Quando ci troviamo di fronte a metastasi a distanza, come nel nostro caso al fegato, la situazione si complica. La prognosi può peggiorare drasticamente. Spesso le condizioni generali del paziente non permettono chemioterapie aggressive. Inoltre, la chemioterapia e la radioterapia hanno mostrato risultati deludenti in passato. Anzi, per i tumori glomici molto voluminosi, la chemio (sia neoadiuvante che palliativa) potrebbe addirittura essere pericolosa, causando sanguinamenti massivi a causa della ricca vascolarizzazione del tumore. Esiste però un caso interessante riportato in letteratura di un paziente con metastasi epatiche e linfonodali trattato con una combinazione di chemioterapia (doxorubicina liposomiale/paclitaxel) e bevacizumab (un farmaco anti-angiogenetico), che ha ottenuto un buon controllo della malattia per 4 anni.

Il nostro caso è il secondo riportato in cui le metastasi epatiche da GGT maligno sono state trattate con successo mediante RFA (associata a resezione chirurgica per una lesione). Questo suggerisce che la RFA possa essere uno strumento efficace e mininvasivo per controllare le metastasi epatiche in questi pazienti.

E il futuro? La ricerca si sta muovendo verso la profilazione molecolare.
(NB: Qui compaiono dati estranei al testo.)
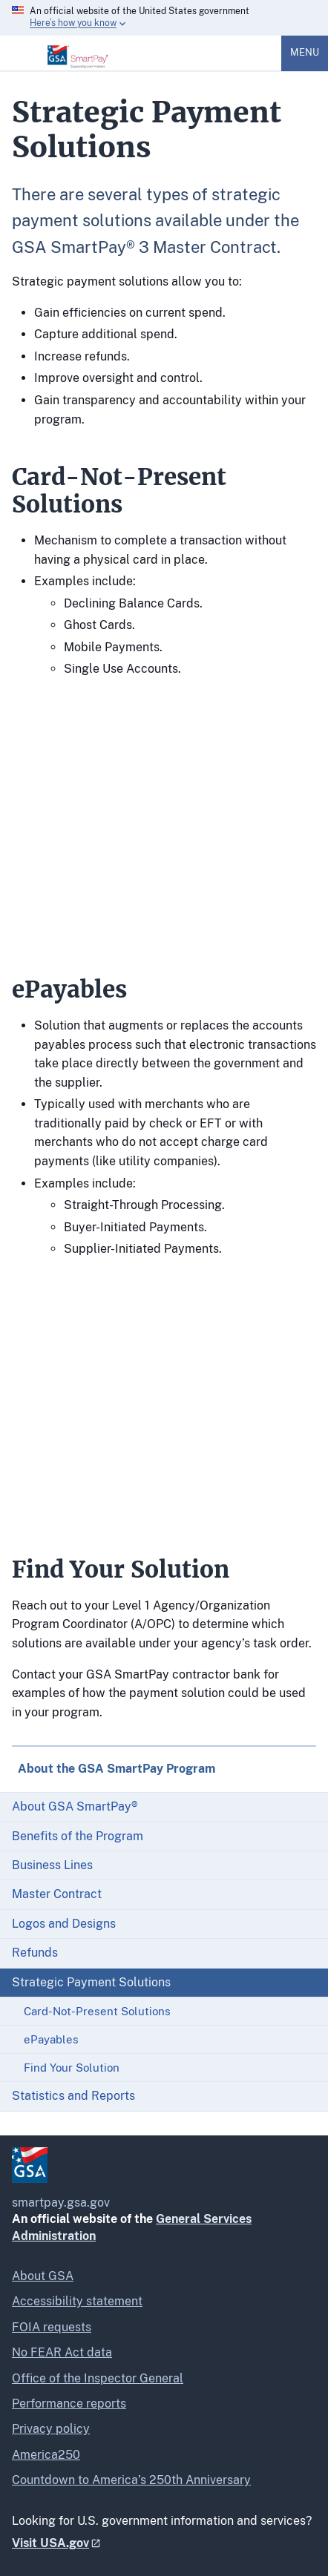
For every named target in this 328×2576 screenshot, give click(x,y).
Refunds (35, 1953)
Studi recenti hanno identificato alterazioni genetiche ricorrenti nei tumori glomici, in particolare riarrangiamenti del gene NOTCH2 (presenti nel 52% dei casi, inclusi tutti quelli maligni) e mutazioni BRAF V600E (nel 6% dei casi, tutti maligni o a potenziale maligno incerto). Queste scoperte aprono la strada a possibili terapie mirate per i pazienti con malattia avanzata o progressiva. Il prossimo passo per la nostra paziente, qualora dovessero comparire nuove metastasi, sarà eseguire un sequenziamento genico per valutare queste opzioni terapeutiche personalizzate.
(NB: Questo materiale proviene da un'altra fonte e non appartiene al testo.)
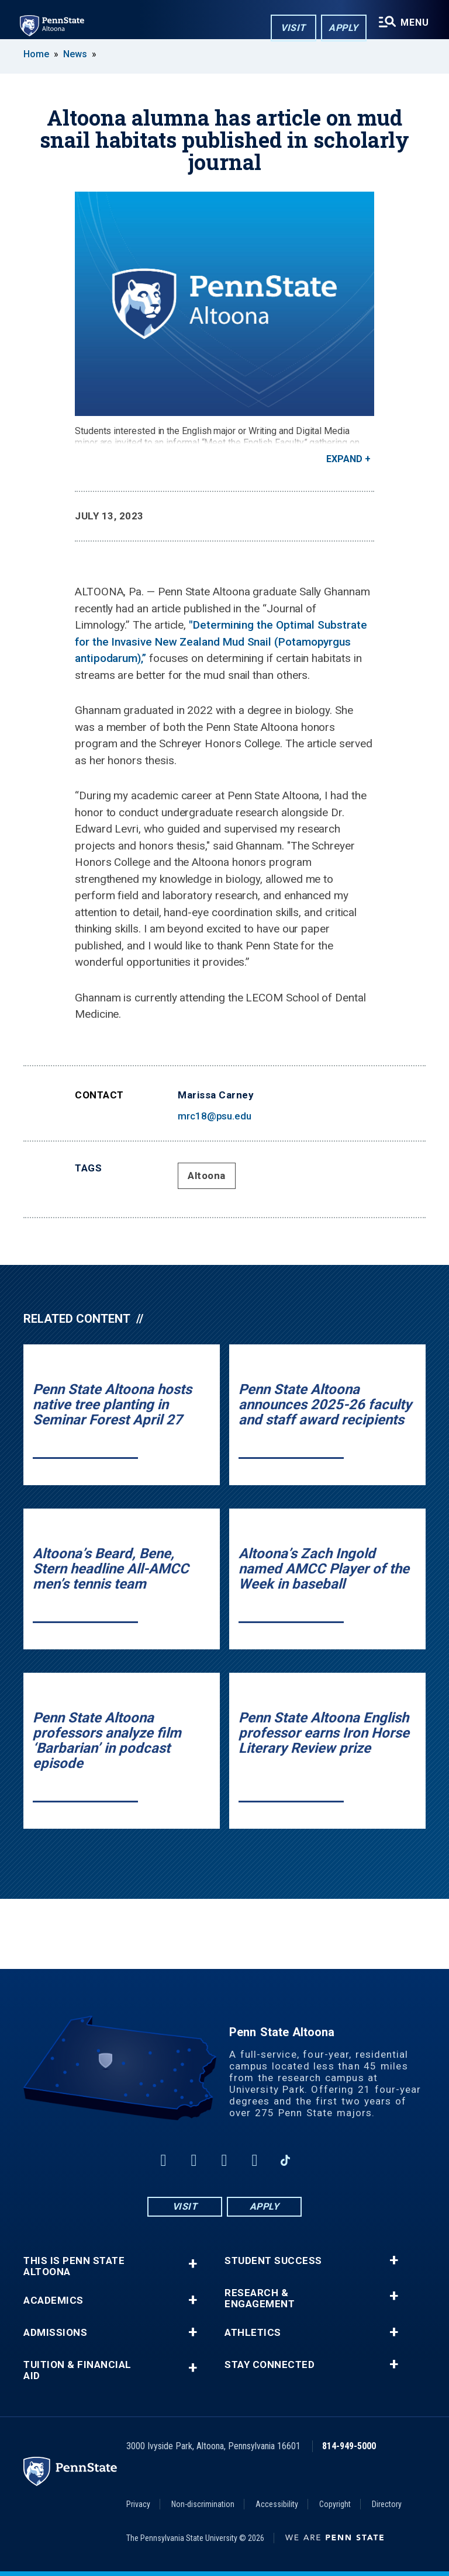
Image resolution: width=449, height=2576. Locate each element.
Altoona (207, 1175)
In conclusione, i GGT maligni sono una sfida. Difficili da distinguere dai GIST senza l’immunoistochimica, con criteri di malignità utili ma non infallibili. Il nostro caso suggerisce che un approccio aggressivo locale sulle metastasi epatiche (RFA e chirurgia) può offrire un buon controllo della malattia. La speranza per il futuro risiede nella comprensione della biologia molecolare di questi rari tumori per sviluppare terapie sempre più efficaci. Continueremo a seguire questa affascinante area di ricerca!